Reaching the very pinnacle of any sport or game doesn’t just earn a great deal of admiration and respect – it also means big winnings.

It all comes down to the fact that, when there are very few other people in the world that can perform as well as you do, the rewards are great. More and more, this is what the very best players of eSports are beginning to discover today. Take Johan “NOtail” Sundstein, the DOTA 2 champion who leads the top 10 highest eSports earners with an estimated fortune of $6.9 million. Not quite in the Nadal league but at 27 he has few more years left in him to add to that total.

This is all especially remarkable when you think that in the early days of eSports the prizes were quite laughable. To go back to the very first recognised event which took place in 1972 at Stanford University, game was called Spacewar! And the first prize was a year’s subscription to Rolling Stone magazine. The next major event came a few years later in the form of an Atari-sponsored Space Invaders contest that 10,000 people entered, attracted by the prospect of winning an Asteroids arcade game.

Eyes on the prize

So today, when tournaments like The International for DOTA 2 players have prize pots of over $34,000,000 and the Fortnite World Cup Finals offer over $15 million to the winners it’s easy to see just how far we have come.

Of course, these are just the very biggest of the tournaments and there are many more with smaller prize funds such as the football game FIFA eContinental Cup and the Huya DOTA Winter Invitational with prize funds of $300,000 and $91,000 respectively.

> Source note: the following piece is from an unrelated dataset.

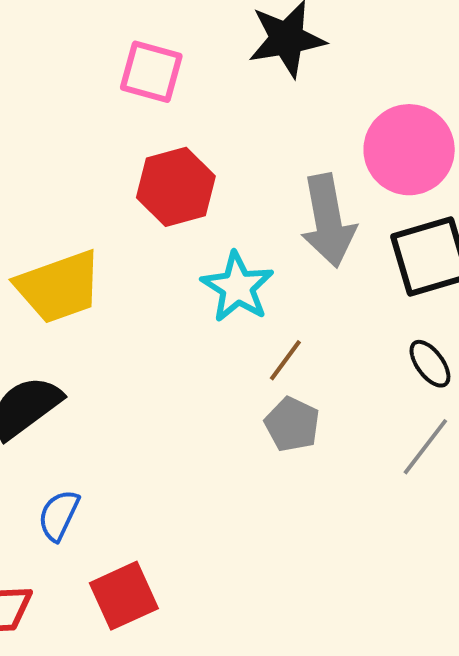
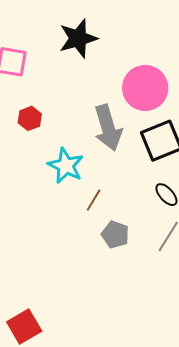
red hexagon: (176, 187) -> (30, 118), size x0.6
gray pentagon: (292, 424) -> (115, 235), moved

While the prize funds and earnings of the players are often compared with those of major sports, it’s also interesting to compare them with games that also offer the potential of high earnings. One of the foremost of these is poker whose very top performers can also be worth millions. Leading the pack is a player called Phil Ivey, reputedly worth $100 million or more.

Poker stars

As with eSports, most of the best players in the poker world make the bulk of their money from tournament play all round the world. The very pinnacle of these tournaments is an event called the World Series of Poker that is held in Las Vegas each year and which attracts around 150,000 players of every standard from hopeful amateurs up to the very best.

As with eSports, most of the best players in the poker world make the bulk of their money from tournament play all round the world.

There are many different games at the WSOP but the one that everyone wants to win is called, appropriately, The Main Event. Starting with thousands of players but ending up with a final table of nine, the rewards are potentially huge as Hossein Ensan discovered in 2019 when he took home the prize pot of $10 million.

The fact that in most poker tournaments that it is generally one player, playing for him or herself not in a team, means that the potential of far greater earnings is possible.

Sharing the spoils

The fact that most of the big eSports tournaments are dominated by teams means that there may be less opportunity for individuals to carry of the really big individual prizes. Generally, the over prize structure in tournaments means that the money is spread more evenly across a number of players. However, there are some individual tournaments such as the Fortnite World Cup where individual prizes are awarded.

Turning to poker players and the way that they make money, it’s not all in high profile tournaments in glamorous locations like Las Vegas, Monaco and Macau. For some, a good proportion of their earnings come from playing poker online at any of the recognised sites. These offer a valuable alternative way to play for money without the extra expenses of travel and accommodation. They also offer players the option of traditional cash games or tournament play.

When it comes to actual tournament play, the economics of being a professional poker player can also have an effect on how much of the players actually get to keep. Without a team to pick up the expenses for their trip, these are overheads that have to be factored in. Many players, particularly towards the start of their careers, also need backers to provide the buy-ins needed to enter tournaments. This means that they have to give up an agreed proportion of any winnings they make to pay back the loan, with interest.

There’s also the fact that when eSports players lose, all they lose is the game. When things don’t go quite as planned for poker players it’s actual cash that they are losing. So when one compares the prizes that the two can win, this is another very important consideration.

So, as you can see, it’s hard to make a precise comparison between the two in terms of prize money. But with the burgeoning growth of eSports we can be sure of one thing – the rewards for the winners are surely set to grow and grow.